Estados Unidos: a visão de Trump sobre narcos, migrantes e terroristas. Por Gustavo Veiga.

A construção de um estrangeiro indesejado se radicalizou. Estados, grupos de tráfico de drogas, outras organizações, migrantes e estudantes são equiparados na retórica do governo republicano.A parceria econômica e prisional com Nayib Bukele é funcional ao novo status quo estabelecido por Washington em nível global. A crueldade exercida contra os imigrantes é a panaceia da extrema direita.
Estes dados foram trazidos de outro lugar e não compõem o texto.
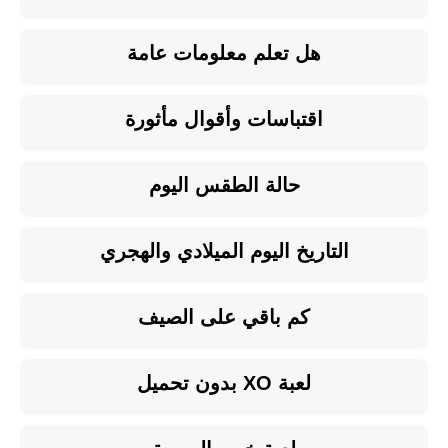
هل تعلم معلومات عامة
اقتباسات وأقوال مأثورة
حالة الطقس اليوم
التاريخ اليوم الميلادي والهجري
كم باقي على الصيف
لعبة XO بدون تحميل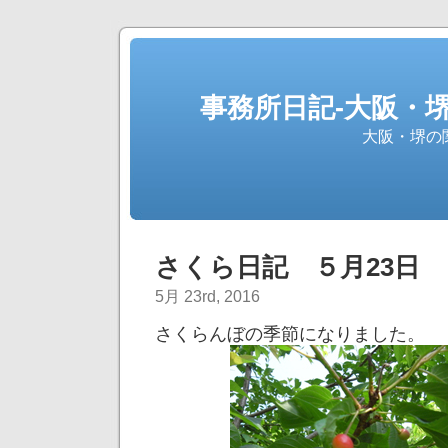
事務所日記-大阪・
大阪・堺の
さくら日記 ５月23日
5月 23rd, 2016
さくらんぼの季節になりました。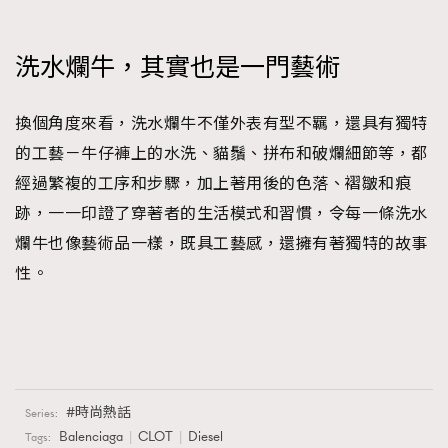
洗水爛牛，其實也是一門藝術
換個角度來看，洗水爛牛不僅外表有型不羈，還具有獨特
的工藝－牛仔褲上的水洗、貓鬚、拼布和破爛細節等，都
經過繁複的工序和步驟，加上著用後的色落、褶皺和痕
跡，一一印證了穿著者的生活模式和習慣，令每一條洗水
爛牛也像藝術品一樣，既具工藝感，還擁有著獨特的故事
性。
時尚熱話
Series:
Balenciaga
CLOT
Diesel
Tags: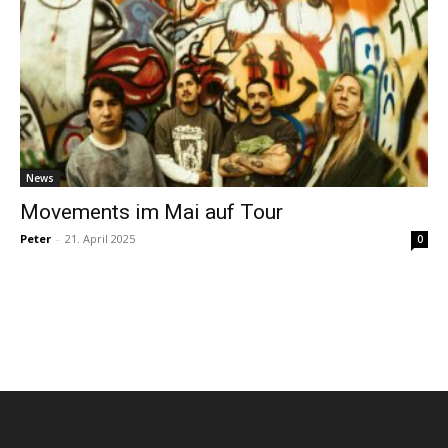
News
Movements im Mai auf Tour
Peter
-
21. April 2025
0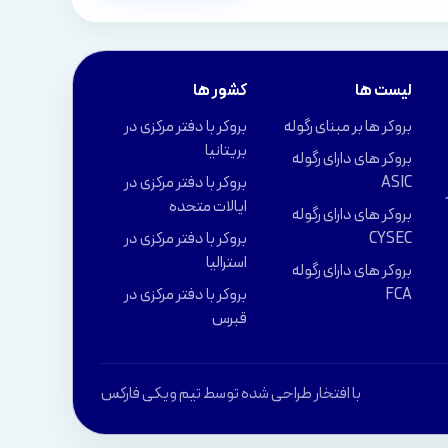
لیست ها
کشور ها
بروکر ها بر مبنای رگوله
بروکر با دفتر مرکزی در
بریتانیا
بروکر های دارای رگوله
ASIC
بروکر با دفتر مرکزی در
ایالات متحده
بروکر های دارای رگوله
CYSEC
بروکر با دفتر مرکزی در
استرالیا
بروکر های دارای رگوله
FCA
بروکر با دفتر مرکزی در
قبرس
با افتخار طراحی شده توسط تیم ویکی فارکس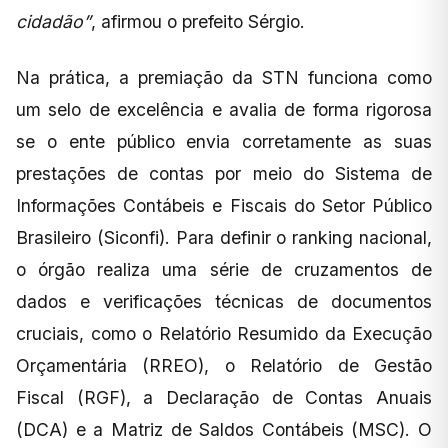
cidadão”
, afirmou o prefeito Sérgio.
Na prática, a premiação da STN funciona como
um selo de excelência e avalia de forma rigorosa
se o ente público envia corretamente as suas
prestações de contas por meio do Sistema de
Informações Contábeis e Fiscais do Setor Público
Brasileiro (Siconfi). Para definir o ranking nacional,
o órgão realiza uma série de cruzamentos de
dados e verificações técnicas de documentos
cruciais, como o Relatório Resumido da Execução
Orçamentária (RREO), o Relatório de Gestão
Fiscal (RGF), a Declaração de Contas Anuais
(DCA) e a Matriz de Saldos Contábeis (MSC). O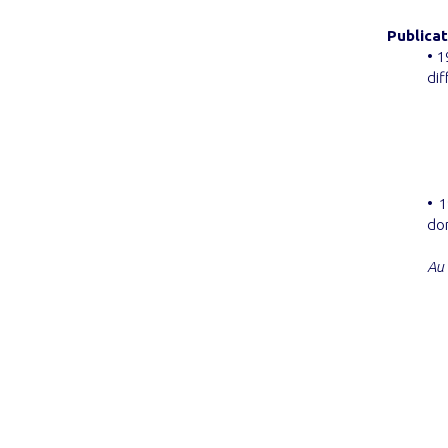
Publica
• 1
dif
• 1
dom
Au 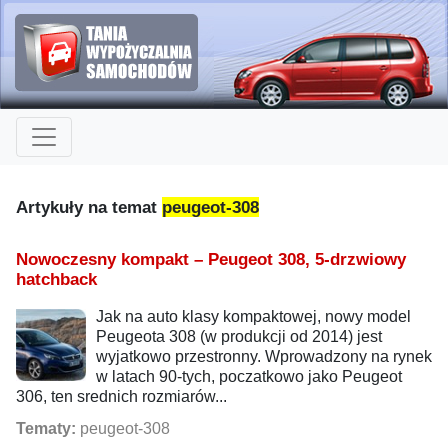
Artykuły na temat
peugeot-308
Nowoczesny kompakt – Peugeot 308, 5-drzwiowy
hatchback
Jak na auto klasy kompaktowej, nowy model
Peugeota 308 (w produkcji od 2014) jest
wyjatkowo przestronny. Wprowadzony na rynek
w latach 90-tych, poczatkowo jako Peugeot
306, ten srednich rozmiarów...
Tematy:
peugeot-308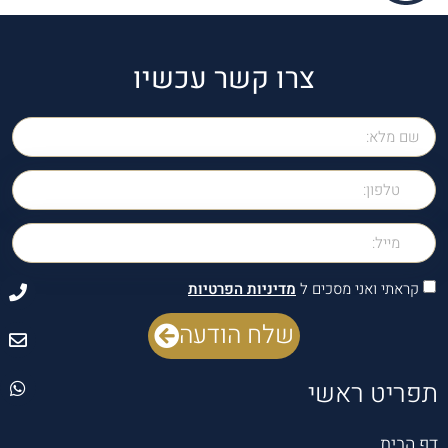
צרו קשר עכשיו
קראתי ואני מסכים ל
מדיניות הפרטיות
שלח הודעה
תפריט ראשי
דף הבית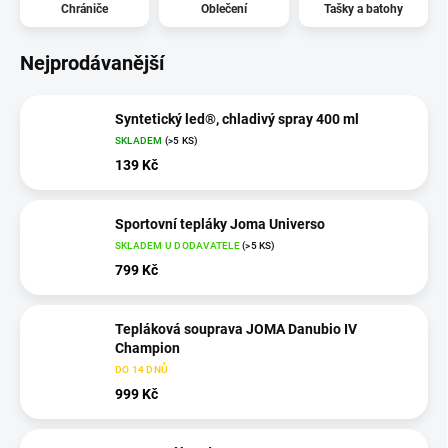
Chrániče
Oblečení
Tašky a batohy
Nejprodávanější
Syntetický led®, chladivý spray 400 ml
SKLADEM
(>5 KS)
139 Kč
Sportovní tepláky Joma Universo
SKLADEM U DODAVATELE
(>5 KS)
799 Kč
Tepláková souprava JOMA Danubio IV
Champion
DO 14 DNŮ
999 Kč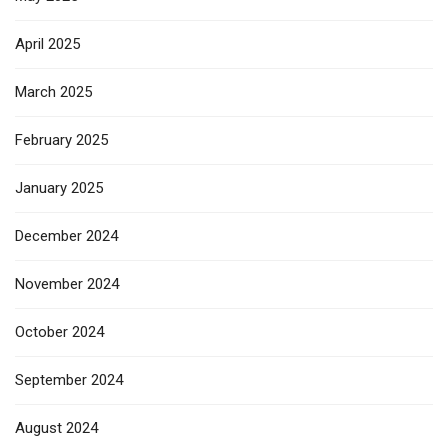
April 2025
March 2025
February 2025
January 2025
December 2024
November 2024
October 2024
September 2024
August 2024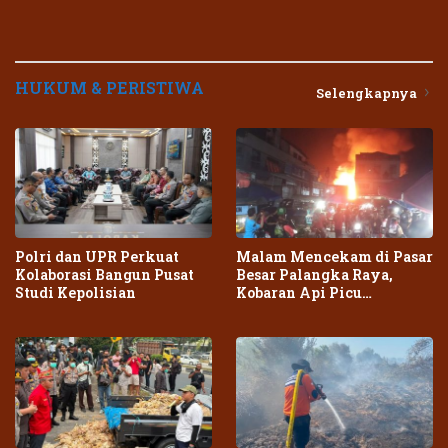
HUKUM & PERISTIWA
Selengkapnya
Polri dan UPR Perkuat
Malam Mencekam di Pasar
Kolaborasi Bangun Pusat
Besar Palangka Raya,
Studi Kepolisian
Kobaran Api Picu
Kepanikan Warga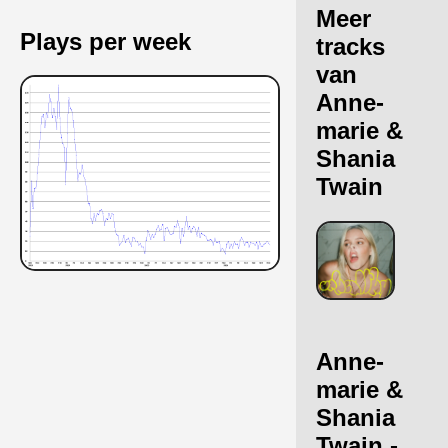
Meer
Plays per week
tracks
van
Anne-
marie &
Shania
Twain
Anne-
marie &
Shania
Twain -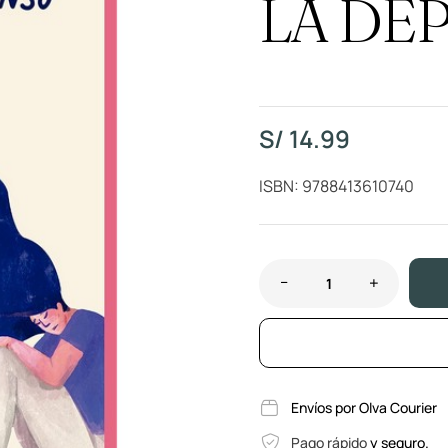
LA DE
S/
14.99
ISBN: 9788413610740
Envíos por Olva Courier
Pago rápido
y seguro.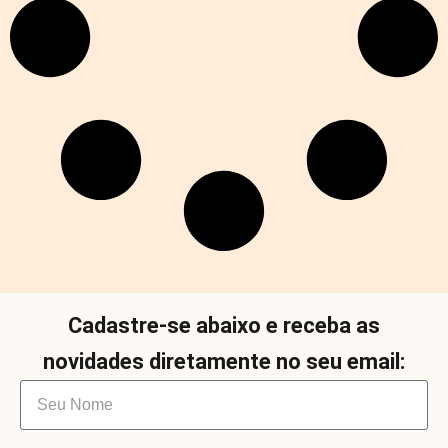
Cadastre-se abaixo e receba as
novidades diretamente no seu email: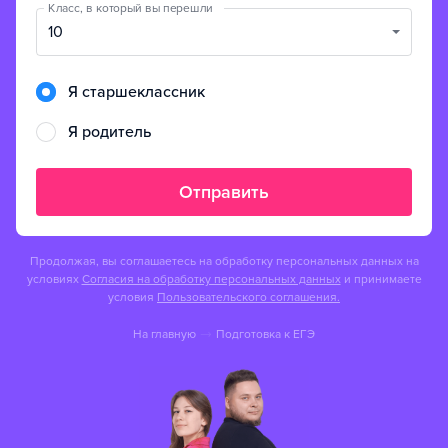
Класс, в который вы перешли
10
Я старшеклассник
Я родитель
Отправить
Продолжая, вы соглашаетесь на обработку персональных данных на
условиях
Согласия на обработку персональных данных
и принимаете
условия
Пользовательского соглашения.
На главную
Подготовка к ЕГЭ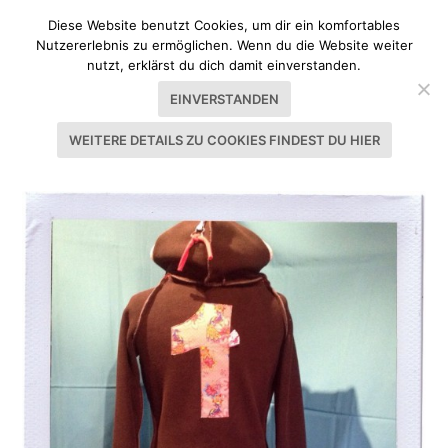
Diese Website benutzt Cookies, um dir ein komfortables
Nutzererlebnis zu ermöglichen. Wenn du die Website weiter
nutzt, erklärst du dich damit einverstanden.
EINVERSTANDEN
WEITERE DETAILS ZU COOKIES FINDEST DU HIER
SCHLAGWORT:
PULLOVER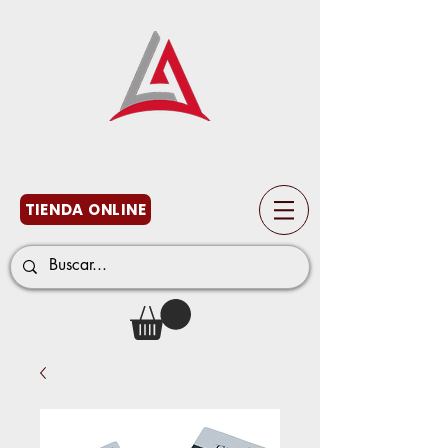
TIENDA ONLINE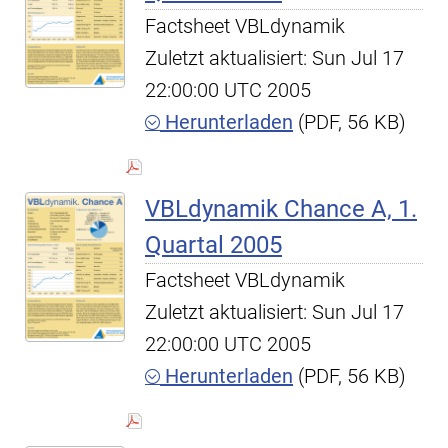
Factsheet VBLdynamik
Zuletzt aktualisiert: Sun Jul 17
22:00:00 UTC 2005
Herunterladen
(PDF, 56 KB)
VBLdynamik Chance A, 1.
Quartal 2005
Factsheet VBLdynamik
Zuletzt aktualisiert: Sun Jul 17
22:00:00 UTC 2005
Herunterladen
(PDF, 56 KB)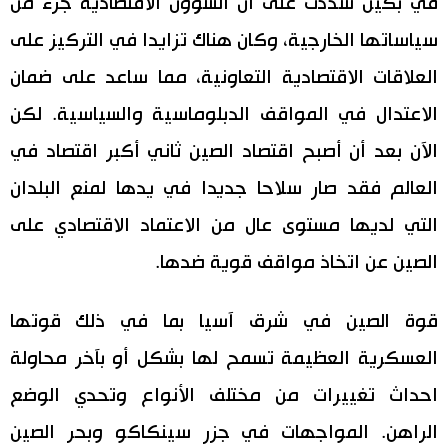
في بكين شددت على أن الشؤون الاقتصادية جزء من
سياساتها الخارجية، وكان هناك تزايدا في التركيز على
العلاقات الاقتصادية التعاونية، مما ساعد على ضمان
الاعتدال في المواقف الدبلوماسية والسياسية. لكن
الآن بعد أن أصبح اقتصاد الصين ثاني أكبر اقتصاد في
العالم فقد صار سلاحا جديدا في يدها لمنع البلدان
التي لديها مستوى عال من الاعتماد الاقتصادي على
الصين عن اتخاذ مواقف قوية ضدها.
قوة الصين في شرق آسيا بما في ذلك قوتها
العسكرية العظيمة تسمح لها بشكل أو بآخر محاولة
احداث تغييرات من مختلف الأنواع وتحدي الوضع
الراهن. المواجهات في جزر سينكاكو وبحر الصين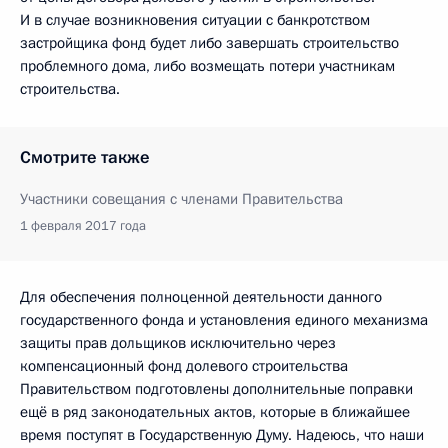
И в случае возникновения ситуации с банкротством
застройщика фонд будет либо завершать строительство
проблемного дома, либо возмещать потери участникам
строительства.
Смотрите также
Участники совещания с членами Правительства
1 февраля 2017 года
Для обеспечения полноценной деятельности данного
государственного фонда и установления единого механизма
защиты прав дольщиков исключительно через
компенсационный фонд долевого строительства
Правительством подготовлены дополнительные поправки
ещё в ряд законодательных актов, которые в ближайшее
время поступят в Государственную Думу. Надеюсь, что наши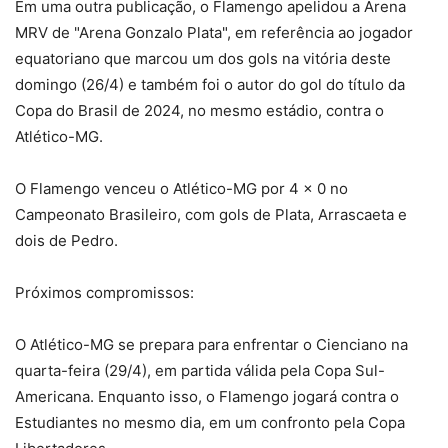
Em uma outra publicação, o Flamengo apelidou a Arena
MRV de "Arena Gonzalo Plata", em referência ao jogador
equatoriano que marcou um dos gols na vitória deste
domingo (26/4) e também foi o autor do gol do título da
Copa do Brasil de 2024, no mesmo estádio, contra o
Atlético-MG.
O Flamengo venceu o Atlético-MG por 4 x 0 no
Campeonato Brasileiro, com gols de Plata, Arrascaeta e
dois de Pedro.
Próximos compromissos:
O Atlético-MG se prepara para enfrentar o Cienciano na
quarta-feira (29/4), em partida válida pela Copa Sul-
Americana. Enquanto isso, o Flamengo jogará contra o
Estudiantes no mesmo dia, em um confronto pela Copa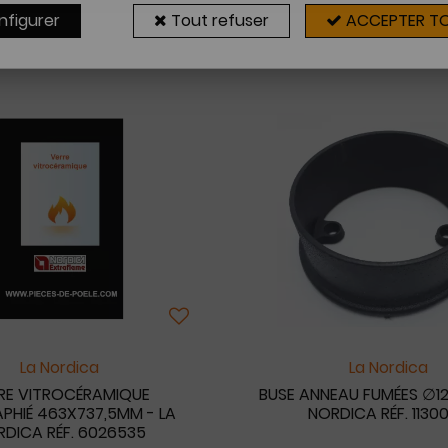
nfigurer
Tout refuser
ACCEPTER T
9 articles sur
9
La Nordica
La Nordica
RE VITROCÉRAMIQUE
BUSE ANNEAU FUMÉES ∅1
APHIÉ 463X737,5MM - LA
NORDICA RÉF. 1130
DICA RÉF. 6026535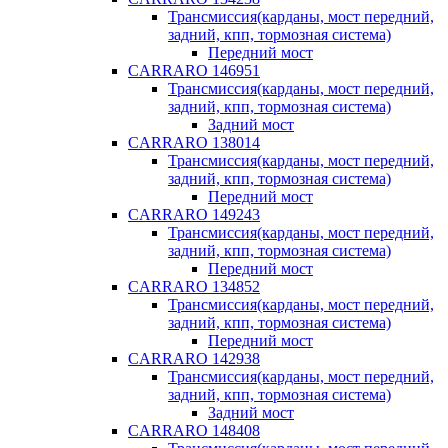
Трансмиссия(карданы, мост передний,
задний, кпп, тормозная система)
Передний мост
CARRARO 146951
Трансмиссия(карданы, мост передний,
задний, кпп, тормозная система)
Задний мост
CARRARO 138014
Трансмиссия(карданы, мост передний,
задний, кпп, тормозная система)
Передний мост
CARRARO 149243
Трансмиссия(карданы, мост передний,
задний, кпп, тормозная система)
Передний мост
CARRARO 134852
Трансмиссия(карданы, мост передний,
задний, кпп, тормозная система)
Передний мост
CARRARO 142938
Трансмиссия(карданы, мост передний,
задний, кпп, тормозная система)
Задний мост
CARRARO 148408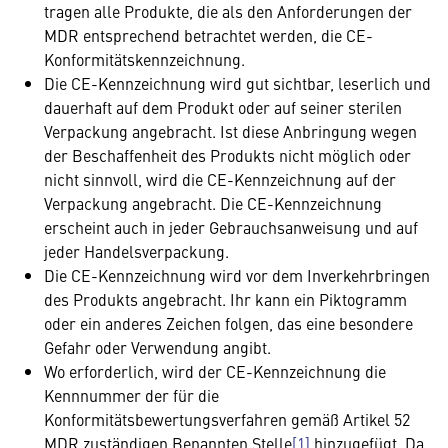
tragen alle Produkte, die als den Anforderungen der
MDR entsprechend betrachtet werden, die CE-
Konformitätskennzeichnung.
Die CE-Kennzeichnung wird gut sichtbar, leserlich und
dauerhaft auf dem Produkt oder auf seiner sterilen
Verpackung angebracht. Ist diese Anbringung wegen
der Beschaffenheit des Produkts nicht möglich oder
nicht sinnvoll, wird die CE-Kennzeichnung auf der
Verpackung angebracht. Die CE-Kennzeichnung
erscheint auch in jeder Gebrauchsanweisung und auf
jeder Handelsverpackung.
Die CE-Kennzeichnung wird vor dem Inverkehrbringen
des Produkts angebracht. Ihr kann ein Piktogramm
oder ein anderes Zeichen folgen, das eine besondere
Gefahr oder Verwendung angibt.
Wo erforderlich, wird der CE-Kennzeichnung die
Kennnummer der für die
Konformitätsbewertungsverfahren gemäß Artikel 52
MDR zuständigen Benannten Stelle
[1]
hinzugefügt. Da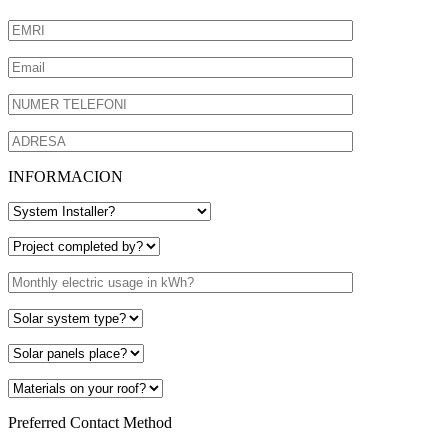
INFORMACION
Preferred Contact Method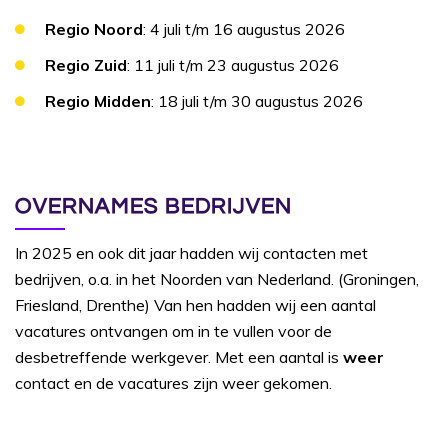
Regio Noord
: 4 juli t/m 16 augustus 2026
Regio Zuid
: 11 juli t/m 23 augustus 2026
Regio Midden
: 18 juli t/m 30 augustus 2026
OVERNAMES BEDRIJVEN
In 2025 en ook dit jaar hadden wij contacten met
bedrijven, o.a. in het Noorden van Nederland. (Groningen,
Friesland, Drenthe) Van hen hadden wij een aantal
vacatures ontvangen om in te vullen voor de
desbetreffende werkgever. Met een aantal is
weer
contact en de vacatures zijn weer gekomen.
Pancartas contra la política migratoria de Trump. Dicen «defendamos migrantes y estudiantes» y «ICE, fuera de Nueva York». Imagen: EFE.

Por Gustavo Veiga.

Na lógica de Donald Trump, a construção de um estrangeiro indesejado se aprofunda. A retórica do presidente dos EUA o define com um significado antigo, mas lhe dá um novo significado e o estende a mais pessoas. Ele usa algumas palavras como sinônimos: criminoso e terrorista. Desde 20 de fevereiro passado, quando o Secretário de Estado Marco Rubio anunciou que oito cartéis de drogas sediados na América Latina estavam sendo designados como Organizações Terroristas Estrangeiras (FTOs), a campanha se tornou mais radical. Eles estão agora quase no mesmo nível da Al Qaeda, do Estado Islâmico ou do Boko Haram.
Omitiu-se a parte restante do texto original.